Analyser les chiffres
S’engageant toujours plus dans les opérations, Éric a suivi plusieurs formations de peintre avec un fournisseur pour peaufiner son art, mais le tournant, pour lui, est certainement la formation de gestion d’atelier de carrosserie qu’il a complétée, graduellement, par les soirs.
« C’est là que j’ai appris à analyser les chiffres, souligne-t-il. Mesurer la productivité, l’efficacité et la rentabilité d’un atelier n’était pas pratique courante au début des années 1990.
« Je ne comprends toujours pas comment et pourquoi plusieurs carrossiers continuent d’opérer sans connaître leur réel coût horaire. Passer des ententes avec des assureurs sans connaître son seuil de rentabilité, c’est un véritable suicide financier ! »
En 2019, le gestionnaire a même poussé plus loin l’exercice en mandatant Mallette, une firme indépendante spécialisée, pour construire un chiffrier et réaliser une étude des coûts d’opération de son atelier tenant compte des salaires, des frais fixes, des investissements en équipement et en formation. C’est la base de ses discussions avec les constructeurs et les assureurs.
Le grand virage
De 40 % des parts en 1990, Éric acquiert la balance des actions en 2001. L’atelier compte alors six employés. Responsable de l’entreprise familiale, M. Bernard fait preuve d’ouverture d’esprit et pousse son équipe dans une nouvelle direction.
Une certification Attitude Client ne sera que la première étape, qui sera suivie par une innovante certification ISO pour un atelier de carrosserie. Suivra une vague de certifications des techniciens pour le programme I-CAR.
En 2007, il achète les bâtiments et sépare les opérations automobiles de celles des camions. Toujours en 2007, il crée, une nouvelle entité pour sa division auto, L’expert carrossier Rive-Sud sous la bannière CarrXpert. Aujourd’hui, Le Groupe CRS, soit Le Carrossier Rive-Sud et L’expert carrossier Rive-Sud, emploie 73 travailleurs.
L’atelier jouit d’une telle réputation dans la grande région de Québec que des représentants de Porsche l’approchent pour lui demander de se certifier sous cette marque de prestige en 2015.

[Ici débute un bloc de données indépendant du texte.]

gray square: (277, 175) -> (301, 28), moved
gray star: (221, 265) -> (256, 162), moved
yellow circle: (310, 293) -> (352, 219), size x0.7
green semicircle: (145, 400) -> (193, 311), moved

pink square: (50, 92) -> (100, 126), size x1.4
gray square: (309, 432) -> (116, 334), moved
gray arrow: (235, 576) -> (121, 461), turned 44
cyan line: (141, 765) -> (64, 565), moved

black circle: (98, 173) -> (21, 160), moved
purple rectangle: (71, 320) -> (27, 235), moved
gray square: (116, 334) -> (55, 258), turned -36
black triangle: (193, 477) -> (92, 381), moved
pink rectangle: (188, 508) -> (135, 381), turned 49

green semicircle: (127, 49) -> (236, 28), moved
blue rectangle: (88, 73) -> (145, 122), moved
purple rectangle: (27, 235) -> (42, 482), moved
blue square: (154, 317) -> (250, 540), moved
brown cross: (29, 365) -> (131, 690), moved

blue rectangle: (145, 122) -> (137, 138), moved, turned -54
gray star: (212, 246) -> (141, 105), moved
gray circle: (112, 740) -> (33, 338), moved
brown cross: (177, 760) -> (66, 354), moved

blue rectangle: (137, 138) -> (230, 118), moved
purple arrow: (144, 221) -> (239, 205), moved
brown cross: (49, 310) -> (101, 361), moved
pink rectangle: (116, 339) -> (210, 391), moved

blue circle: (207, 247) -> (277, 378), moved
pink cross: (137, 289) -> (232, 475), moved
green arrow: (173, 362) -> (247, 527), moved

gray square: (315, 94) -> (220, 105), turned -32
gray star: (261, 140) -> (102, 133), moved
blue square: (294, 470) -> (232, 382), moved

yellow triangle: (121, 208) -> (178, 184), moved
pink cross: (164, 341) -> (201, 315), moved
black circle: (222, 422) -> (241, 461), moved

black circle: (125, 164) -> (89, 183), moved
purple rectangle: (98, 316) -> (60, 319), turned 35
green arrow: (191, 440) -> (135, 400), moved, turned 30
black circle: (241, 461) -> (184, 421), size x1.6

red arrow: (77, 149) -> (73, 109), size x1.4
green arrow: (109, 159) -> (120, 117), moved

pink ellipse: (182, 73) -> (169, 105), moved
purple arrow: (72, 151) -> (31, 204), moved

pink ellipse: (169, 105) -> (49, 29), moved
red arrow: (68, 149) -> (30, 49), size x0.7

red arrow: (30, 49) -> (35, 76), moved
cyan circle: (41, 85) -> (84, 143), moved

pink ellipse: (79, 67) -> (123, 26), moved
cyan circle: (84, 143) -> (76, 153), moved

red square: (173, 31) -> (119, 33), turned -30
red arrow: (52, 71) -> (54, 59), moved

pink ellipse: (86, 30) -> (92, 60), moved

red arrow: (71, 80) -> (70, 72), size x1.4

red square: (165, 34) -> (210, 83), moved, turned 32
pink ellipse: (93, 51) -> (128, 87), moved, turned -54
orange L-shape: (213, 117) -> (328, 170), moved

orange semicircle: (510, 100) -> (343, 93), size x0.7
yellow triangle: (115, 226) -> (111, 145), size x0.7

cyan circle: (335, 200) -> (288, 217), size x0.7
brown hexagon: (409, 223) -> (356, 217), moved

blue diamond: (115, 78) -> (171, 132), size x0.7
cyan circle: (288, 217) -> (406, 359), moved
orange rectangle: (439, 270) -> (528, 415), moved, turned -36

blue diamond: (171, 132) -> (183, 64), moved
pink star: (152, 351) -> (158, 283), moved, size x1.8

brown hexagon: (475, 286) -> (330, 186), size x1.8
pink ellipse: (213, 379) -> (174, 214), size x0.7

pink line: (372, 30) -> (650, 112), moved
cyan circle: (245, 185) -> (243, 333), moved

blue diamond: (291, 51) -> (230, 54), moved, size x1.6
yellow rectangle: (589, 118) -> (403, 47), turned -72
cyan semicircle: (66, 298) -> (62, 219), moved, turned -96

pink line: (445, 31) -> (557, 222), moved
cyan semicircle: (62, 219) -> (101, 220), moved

« J’ai regardé la proposition et vérifié l’investissement en formation et en équipements que ça nécessitait. Mais avant de plonger, je me suis informé auprès d’autres constructeurs comme Tesla, Audi puis BMW pour valider s’ils avaient besoin d’un atelier de carrosserie certifié pour les servir. Avec leur réponse positive, j’ai pris le risque. »
Comme le résume si bien cet entrepreneur, l’idée n’est jamais de s’arrêter à la valeur d’un investissement, mais bien à combien il rapportera. Cela est la base de toutes ses décisions d’affaires.
Sa juste valeur
Aujourd’hui environ 15 % des véhicules réparés chez lui sont des voitures et VUS de luxe. L’expertise développée pour maintenir la certification par ces constructeurs de prestige profite à tous les véhicules confiés à l’entreprise.
« J’ai ajouté de la valeur à mon atelier, explique M. Bernard. Nous avons une excellente réputation pour la qualité de nos services et de nos réparations. »
« Nous sommes aussi reconnus comme étant dans les plus chers du marché. Je n’ai aucun problème avec ça. Ce sont des coûts justifiés et prouvés par une étude. Il est grand temps que nous soyons rémunérés à la hauteur de nos compétences. L’industrie doit changer dès maintenant !
« Les assureurs, qui ont réellement à cœur la sécurité des clients et leurs familles, se sont déjà penchés sur cette réalité. Quand on parle d’un partenariat, il faut que la relation soit gagnante gagnante. »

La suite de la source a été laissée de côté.